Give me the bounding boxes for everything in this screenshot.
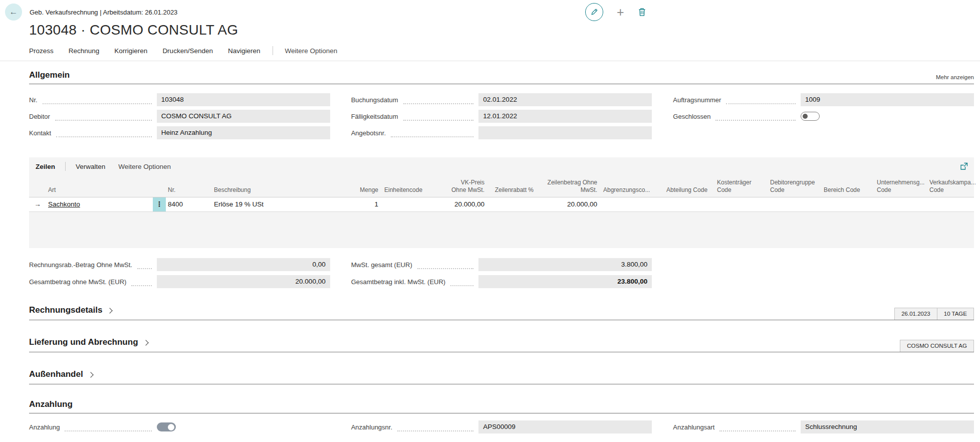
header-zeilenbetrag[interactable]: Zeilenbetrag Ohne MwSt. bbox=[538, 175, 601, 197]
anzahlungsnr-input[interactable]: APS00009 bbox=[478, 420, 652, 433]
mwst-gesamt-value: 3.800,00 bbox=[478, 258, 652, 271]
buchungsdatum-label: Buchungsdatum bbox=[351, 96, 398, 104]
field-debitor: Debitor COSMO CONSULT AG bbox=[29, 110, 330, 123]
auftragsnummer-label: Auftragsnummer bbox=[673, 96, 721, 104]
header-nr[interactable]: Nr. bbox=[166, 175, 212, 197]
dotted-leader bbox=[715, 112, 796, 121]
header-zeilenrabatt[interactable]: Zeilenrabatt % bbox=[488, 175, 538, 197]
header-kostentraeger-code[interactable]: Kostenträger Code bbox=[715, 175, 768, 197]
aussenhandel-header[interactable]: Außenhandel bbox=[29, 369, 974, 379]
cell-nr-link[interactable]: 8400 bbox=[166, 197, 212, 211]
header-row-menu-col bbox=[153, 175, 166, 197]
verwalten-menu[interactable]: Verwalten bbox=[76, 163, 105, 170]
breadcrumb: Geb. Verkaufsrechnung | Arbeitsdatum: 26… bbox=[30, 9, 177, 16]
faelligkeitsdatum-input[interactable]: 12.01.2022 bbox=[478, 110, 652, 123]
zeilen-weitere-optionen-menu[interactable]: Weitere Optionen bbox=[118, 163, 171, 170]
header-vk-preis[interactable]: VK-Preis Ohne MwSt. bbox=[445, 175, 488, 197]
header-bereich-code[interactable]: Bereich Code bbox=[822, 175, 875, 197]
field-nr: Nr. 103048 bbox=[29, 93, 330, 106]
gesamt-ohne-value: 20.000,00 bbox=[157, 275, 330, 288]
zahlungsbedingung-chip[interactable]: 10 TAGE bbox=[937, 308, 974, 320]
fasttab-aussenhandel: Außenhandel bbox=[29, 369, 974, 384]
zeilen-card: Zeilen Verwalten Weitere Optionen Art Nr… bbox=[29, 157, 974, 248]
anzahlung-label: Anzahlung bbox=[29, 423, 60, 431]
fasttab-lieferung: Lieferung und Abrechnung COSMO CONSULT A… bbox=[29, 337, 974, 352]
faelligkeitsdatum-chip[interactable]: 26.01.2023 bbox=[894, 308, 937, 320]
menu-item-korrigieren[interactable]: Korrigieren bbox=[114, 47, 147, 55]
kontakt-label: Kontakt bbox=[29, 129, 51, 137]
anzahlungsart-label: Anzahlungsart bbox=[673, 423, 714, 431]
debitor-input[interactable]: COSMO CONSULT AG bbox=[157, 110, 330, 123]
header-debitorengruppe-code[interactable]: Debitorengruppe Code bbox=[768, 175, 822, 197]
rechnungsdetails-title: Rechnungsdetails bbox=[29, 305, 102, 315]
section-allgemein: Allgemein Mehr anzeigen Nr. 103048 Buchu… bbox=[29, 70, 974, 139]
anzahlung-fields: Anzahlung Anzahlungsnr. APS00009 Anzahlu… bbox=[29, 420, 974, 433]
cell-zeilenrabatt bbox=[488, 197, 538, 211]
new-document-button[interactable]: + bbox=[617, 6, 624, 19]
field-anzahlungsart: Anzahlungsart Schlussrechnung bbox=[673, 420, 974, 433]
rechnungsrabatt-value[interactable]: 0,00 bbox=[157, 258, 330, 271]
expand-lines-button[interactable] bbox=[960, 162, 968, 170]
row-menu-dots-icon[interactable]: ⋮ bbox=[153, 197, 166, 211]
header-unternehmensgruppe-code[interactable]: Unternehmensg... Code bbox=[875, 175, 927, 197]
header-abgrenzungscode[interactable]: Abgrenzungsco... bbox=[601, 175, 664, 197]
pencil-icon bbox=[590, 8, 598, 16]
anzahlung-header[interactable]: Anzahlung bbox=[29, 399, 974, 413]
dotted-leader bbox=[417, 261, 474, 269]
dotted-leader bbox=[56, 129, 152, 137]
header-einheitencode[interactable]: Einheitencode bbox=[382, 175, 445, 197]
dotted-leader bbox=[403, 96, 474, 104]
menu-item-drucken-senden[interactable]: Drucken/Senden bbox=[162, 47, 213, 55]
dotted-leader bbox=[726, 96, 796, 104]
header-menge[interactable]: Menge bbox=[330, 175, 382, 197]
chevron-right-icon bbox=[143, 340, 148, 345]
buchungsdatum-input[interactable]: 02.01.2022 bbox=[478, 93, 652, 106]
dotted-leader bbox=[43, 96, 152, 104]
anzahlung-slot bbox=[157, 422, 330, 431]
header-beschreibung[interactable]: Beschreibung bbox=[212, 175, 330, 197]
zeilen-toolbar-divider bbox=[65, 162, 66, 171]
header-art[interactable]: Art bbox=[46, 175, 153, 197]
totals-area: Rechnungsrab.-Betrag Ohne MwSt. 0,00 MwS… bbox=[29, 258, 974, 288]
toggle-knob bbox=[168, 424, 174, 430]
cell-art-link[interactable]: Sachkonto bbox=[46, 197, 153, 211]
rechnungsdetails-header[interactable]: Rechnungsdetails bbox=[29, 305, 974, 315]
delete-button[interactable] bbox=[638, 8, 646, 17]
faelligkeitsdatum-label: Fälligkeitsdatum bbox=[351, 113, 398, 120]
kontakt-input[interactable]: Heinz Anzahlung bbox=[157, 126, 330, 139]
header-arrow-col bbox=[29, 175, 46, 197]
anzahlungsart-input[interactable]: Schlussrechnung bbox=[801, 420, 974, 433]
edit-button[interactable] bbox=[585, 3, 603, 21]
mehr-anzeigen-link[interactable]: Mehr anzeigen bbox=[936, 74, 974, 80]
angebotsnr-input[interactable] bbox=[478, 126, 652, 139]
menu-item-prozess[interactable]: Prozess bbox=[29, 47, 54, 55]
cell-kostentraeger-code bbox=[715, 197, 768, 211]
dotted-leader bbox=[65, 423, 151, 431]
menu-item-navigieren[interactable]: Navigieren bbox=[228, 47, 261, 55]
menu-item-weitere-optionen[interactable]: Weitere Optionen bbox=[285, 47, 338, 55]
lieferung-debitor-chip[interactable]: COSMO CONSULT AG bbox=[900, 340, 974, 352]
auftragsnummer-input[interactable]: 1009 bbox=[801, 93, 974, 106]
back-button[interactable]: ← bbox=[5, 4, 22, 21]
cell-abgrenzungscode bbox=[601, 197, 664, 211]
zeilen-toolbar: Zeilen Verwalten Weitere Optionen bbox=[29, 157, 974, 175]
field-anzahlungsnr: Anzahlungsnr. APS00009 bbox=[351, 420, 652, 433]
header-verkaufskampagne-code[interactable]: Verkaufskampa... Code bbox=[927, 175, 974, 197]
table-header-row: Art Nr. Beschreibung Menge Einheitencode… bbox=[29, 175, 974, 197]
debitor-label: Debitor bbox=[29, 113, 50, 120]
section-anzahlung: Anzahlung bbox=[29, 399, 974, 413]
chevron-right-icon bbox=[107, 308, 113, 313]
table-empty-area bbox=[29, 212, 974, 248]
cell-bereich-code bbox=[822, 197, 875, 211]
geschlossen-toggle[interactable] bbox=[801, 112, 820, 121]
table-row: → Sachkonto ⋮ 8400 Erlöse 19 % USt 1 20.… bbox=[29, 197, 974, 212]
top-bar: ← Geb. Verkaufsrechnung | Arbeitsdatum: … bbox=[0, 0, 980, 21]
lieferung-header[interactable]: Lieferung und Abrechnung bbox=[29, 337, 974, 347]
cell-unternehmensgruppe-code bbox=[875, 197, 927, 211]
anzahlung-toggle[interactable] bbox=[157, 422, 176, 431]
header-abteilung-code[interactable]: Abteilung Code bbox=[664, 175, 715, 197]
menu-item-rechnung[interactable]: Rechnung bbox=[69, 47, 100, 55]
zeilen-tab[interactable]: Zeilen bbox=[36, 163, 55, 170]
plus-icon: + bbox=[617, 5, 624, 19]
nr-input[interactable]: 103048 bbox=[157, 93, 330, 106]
********************
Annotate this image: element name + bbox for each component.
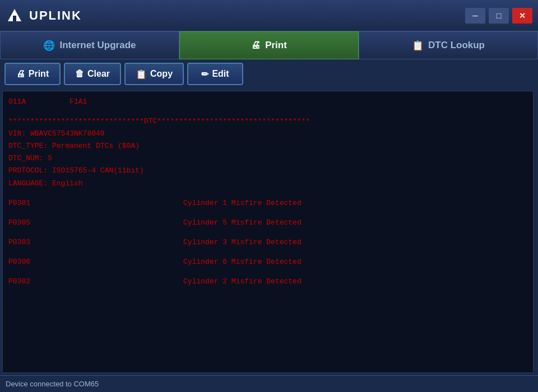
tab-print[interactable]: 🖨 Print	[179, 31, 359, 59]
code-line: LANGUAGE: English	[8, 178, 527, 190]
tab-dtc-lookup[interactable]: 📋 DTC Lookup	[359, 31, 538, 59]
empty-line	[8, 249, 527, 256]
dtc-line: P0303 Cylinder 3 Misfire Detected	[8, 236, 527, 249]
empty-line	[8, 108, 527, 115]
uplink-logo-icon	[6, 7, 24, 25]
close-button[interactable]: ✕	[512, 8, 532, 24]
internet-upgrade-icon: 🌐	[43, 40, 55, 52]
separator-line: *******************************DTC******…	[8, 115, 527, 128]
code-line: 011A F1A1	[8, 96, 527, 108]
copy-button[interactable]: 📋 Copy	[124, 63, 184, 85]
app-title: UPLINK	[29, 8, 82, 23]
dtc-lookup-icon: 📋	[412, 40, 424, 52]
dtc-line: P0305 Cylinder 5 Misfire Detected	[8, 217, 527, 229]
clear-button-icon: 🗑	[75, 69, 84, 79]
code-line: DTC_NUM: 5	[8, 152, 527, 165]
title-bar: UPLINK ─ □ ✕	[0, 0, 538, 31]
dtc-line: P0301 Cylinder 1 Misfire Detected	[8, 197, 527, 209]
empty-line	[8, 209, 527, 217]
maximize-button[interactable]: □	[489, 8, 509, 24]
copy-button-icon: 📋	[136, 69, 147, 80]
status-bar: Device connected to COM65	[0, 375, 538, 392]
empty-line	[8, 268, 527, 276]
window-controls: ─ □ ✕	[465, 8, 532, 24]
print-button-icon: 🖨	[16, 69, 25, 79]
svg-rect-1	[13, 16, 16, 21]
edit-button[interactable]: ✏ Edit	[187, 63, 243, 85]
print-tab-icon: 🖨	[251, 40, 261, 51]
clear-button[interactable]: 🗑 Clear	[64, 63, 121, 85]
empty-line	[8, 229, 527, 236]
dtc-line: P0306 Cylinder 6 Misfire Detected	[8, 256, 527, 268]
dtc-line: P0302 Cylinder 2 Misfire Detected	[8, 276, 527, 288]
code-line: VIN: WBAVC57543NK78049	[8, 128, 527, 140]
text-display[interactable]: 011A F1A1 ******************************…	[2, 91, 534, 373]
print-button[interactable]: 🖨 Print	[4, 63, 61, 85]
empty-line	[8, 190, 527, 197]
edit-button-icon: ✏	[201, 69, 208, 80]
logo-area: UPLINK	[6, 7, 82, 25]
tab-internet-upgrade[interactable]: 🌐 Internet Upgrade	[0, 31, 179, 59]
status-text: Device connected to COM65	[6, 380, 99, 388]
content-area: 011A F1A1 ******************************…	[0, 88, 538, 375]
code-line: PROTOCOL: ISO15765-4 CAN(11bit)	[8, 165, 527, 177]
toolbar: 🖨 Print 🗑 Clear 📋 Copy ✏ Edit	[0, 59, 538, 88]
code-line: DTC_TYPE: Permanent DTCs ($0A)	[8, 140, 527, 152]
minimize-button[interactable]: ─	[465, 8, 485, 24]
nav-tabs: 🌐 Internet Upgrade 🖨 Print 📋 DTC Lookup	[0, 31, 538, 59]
********************
**WHAT YOU NEED TO DO**:
Only lines holding the word "Device" are wanted; list them all from the material.

**RESULT OF THIS TASK**:
status-bar: Device connected to COM65	[0, 375, 538, 392]
status-text: Device connected to COM65	[6, 380, 99, 388]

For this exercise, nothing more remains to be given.